Расплата, конечно же, последовала. Она, как об этом можно судить сейчас, оглядываясь и на минувшие десятилетия, и вокруг, состояла в том, что произошло явное обмельчание человеческого типа, сужение перспектив жизни, примитивизация интересов. Победил маленький человек. Этому содействовали, пусть невольно (хотя недостаток разумной воли тоже можно поставить в упрек), и те, кто начал свою духовную деятельность утверждением нового человека, отказом от всего убогого, пресного, изжитого. Таким, к примеру, был А. Блок. После «Двенадцати» – страшного изображения настоящей катастрофы и пророчества грядущих – он воспел те же катастрофические стихии в «Скифах», надеясь на архаику как условие возрождения России, а с нею остальной Европы.

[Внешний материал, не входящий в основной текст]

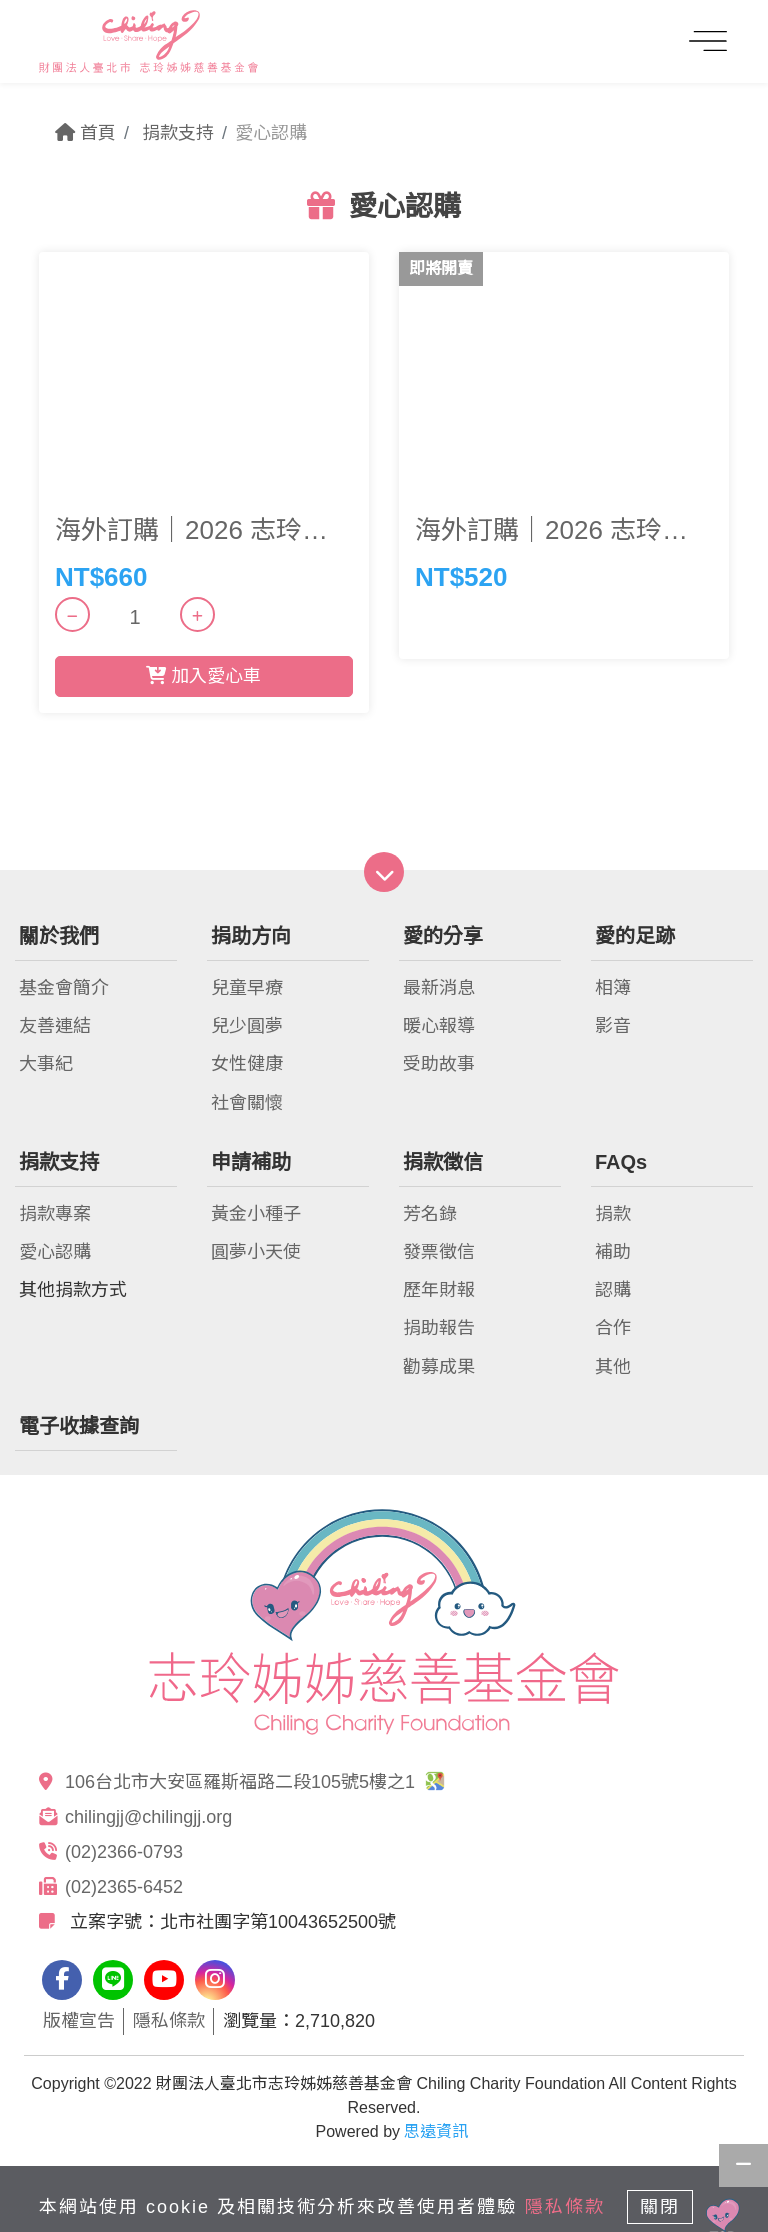 The height and width of the screenshot is (2232, 768). What do you see at coordinates (613, 1252) in the screenshot?
I see `補助` at bounding box center [613, 1252].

Поистине, бог с дьяволом боролись в душе его, и дьявол победил.

Но равную интеллектуальную ответственность несут писатели / мыслители ХIХ в., начиная с Го–голя, решившего, будто литература призвана исправлять общество и саму действительность, в ином случае писателю нужно оставить его ремесло. Как раз эту мысль подхватили публицистика, критика, эстетика 60–80-х годов, рассматривая художественное творчество в качестве средства изменить сложившийся миропорядок, вследствие чего и человек оказывался средством, ступенью к грядущей благости.

Сошлюсь и на «Дневник писателя» Достоевского, бесповоротно решившего, что русский народ – лучший в мире и потому призван спасти остальное человечество. Упомяну «Исповедь» и «О жизни» Л. Толстого. С необъяснимой уверенностью автор признает знание истины только народом и отказывает в нем отдельному человеку. Наконец, можно упрекнуть и Пушкина за его гимны империи («Друзьям», «Клеветникам России», «Бородинская годовщина»), в которых он публицист, а не поэт, и славит то, что им как художником осуждено.

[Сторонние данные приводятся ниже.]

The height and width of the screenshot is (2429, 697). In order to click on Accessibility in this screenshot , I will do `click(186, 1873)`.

Эта двойственность, это раздирающее ум и душу русских гениев противоречие я объясняю одним: сочетанием в них архаики и Нового; неимоверной тяжестью избавления в себе от исторически изжитого, но психологически глубоко сидящего и чуть ли не инстинктом ставшего мировоззрения. Гении «золотого века» эту двойственность преодолевали в художественном творчестве, которое не зря подверглось нападкам в 60–80-е годы, ибо не вписывалось в концепцию исправления действительности. В обыденном торжествовали безымянные скифы, тот самый маленький человек, во славу которого с таким воодушевлением и страстью писала русская критика свыше ста лет.

Нашелся, правда, писатель, остро ощутивший этого любимца общественной мысли едва ли не угрозой всей жизни, антропологическим кошмаром, – Г.И. Успенский: «Пробыть пять минут в обществе, которое устроил себе очень маленький человек, – чистое наказание. Земные блага приедаются, наскучают наконец, нервы когда же нибудь да одеревянеют.., и что тогда должен ощущать человек, поставленный с самим собою на очную ставку? Душевное состояние его весьма нескладное, – и эту?то нескладицу, это неуважение самого себя (а уважать себя он не может) – человек переносит невольно и на соседа, на ближнего… <…> До какого нищенства душевного доведен человек, сделавшийся очень маленьким. Он утратил веру в мысль, он приведен к необходимости быть хозяином только в навозной куче дрянных побуждений и, сознавая свое падение, негодует на себя и на всех…»[48 - Успенский Г.И. Очень маленький человек // Успенский Г.И. Собр. соч.: В 9 т. – М.: ГИХЛ, 1955. – Т. 2. – С. 471–472. Пунктуация оригинала.].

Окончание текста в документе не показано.